* _INSTRUCTIONS FOR THE TASK_
Repeat every entry exactly. Pictures stay out.
RECORDS SUPPLIED Start Marker
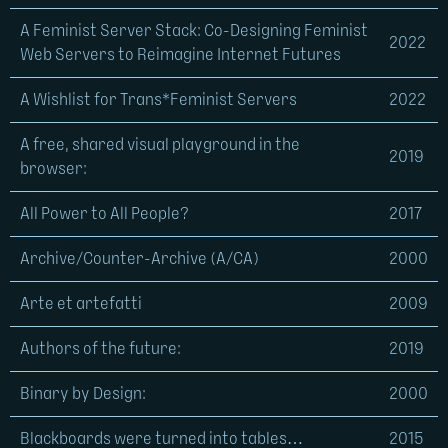
A Feminist Server Stack: Co-Designing Feminist
2022
Web Servers to Reimagine Internet Futures
A Wishlist for Trans*Feminist Servers
2022
A free, shared visual playground in the
2019
browser:
All Power to All People?
2017
Archive/Counter-Archive (A/CA)
2000
Arte et artefatti
2009
Authors of the future:
2019
Binary by Design:
2000
Blackboards were turned into tables…
2015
RECORDS SUPPLIED End Marker
* _YOUR RESPONSE_
A Feminist Server Stack: Co-Designing Feminist
2022
Web Servers to Reimagine Internet Futures
A Wishlist for Trans*Feminist Servers
2022
A free, shared visual playground in the
2019
browser:
All Power to All People?
2017
Archive/Counter-Archive (A/CA)
2000
Arte et artefatti
2009
Authors of the future:
2019
Binary by Design:
2000
Blackboards were turned into tables…
2015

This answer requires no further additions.